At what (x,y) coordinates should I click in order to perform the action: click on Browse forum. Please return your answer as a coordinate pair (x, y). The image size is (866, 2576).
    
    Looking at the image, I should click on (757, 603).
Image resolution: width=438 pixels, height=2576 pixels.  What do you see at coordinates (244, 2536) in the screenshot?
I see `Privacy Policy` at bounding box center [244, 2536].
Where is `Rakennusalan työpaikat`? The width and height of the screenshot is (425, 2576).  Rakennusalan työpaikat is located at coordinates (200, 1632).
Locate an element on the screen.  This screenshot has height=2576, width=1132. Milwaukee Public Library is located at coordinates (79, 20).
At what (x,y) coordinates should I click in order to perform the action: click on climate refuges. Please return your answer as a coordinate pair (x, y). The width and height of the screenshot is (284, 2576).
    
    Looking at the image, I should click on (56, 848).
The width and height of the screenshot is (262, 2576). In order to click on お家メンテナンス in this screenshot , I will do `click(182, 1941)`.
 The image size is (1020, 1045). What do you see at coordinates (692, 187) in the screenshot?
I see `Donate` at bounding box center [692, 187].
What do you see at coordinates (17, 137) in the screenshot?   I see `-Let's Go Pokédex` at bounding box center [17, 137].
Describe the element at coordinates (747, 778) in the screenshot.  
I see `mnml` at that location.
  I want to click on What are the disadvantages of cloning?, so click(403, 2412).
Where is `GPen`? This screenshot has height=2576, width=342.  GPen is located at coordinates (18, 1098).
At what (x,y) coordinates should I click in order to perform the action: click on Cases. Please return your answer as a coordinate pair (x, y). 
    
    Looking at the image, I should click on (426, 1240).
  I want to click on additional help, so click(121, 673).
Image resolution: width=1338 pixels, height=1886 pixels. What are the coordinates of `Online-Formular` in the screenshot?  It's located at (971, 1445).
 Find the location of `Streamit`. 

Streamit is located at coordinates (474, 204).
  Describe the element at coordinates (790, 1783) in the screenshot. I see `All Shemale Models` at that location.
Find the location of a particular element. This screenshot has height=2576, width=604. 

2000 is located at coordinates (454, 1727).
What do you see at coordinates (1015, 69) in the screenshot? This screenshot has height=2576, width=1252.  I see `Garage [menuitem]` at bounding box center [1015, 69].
□ □ □ □ □
What is being asked. Nothing but a number should be given: how many lines of the material contain "Where".

Completed exercise. 2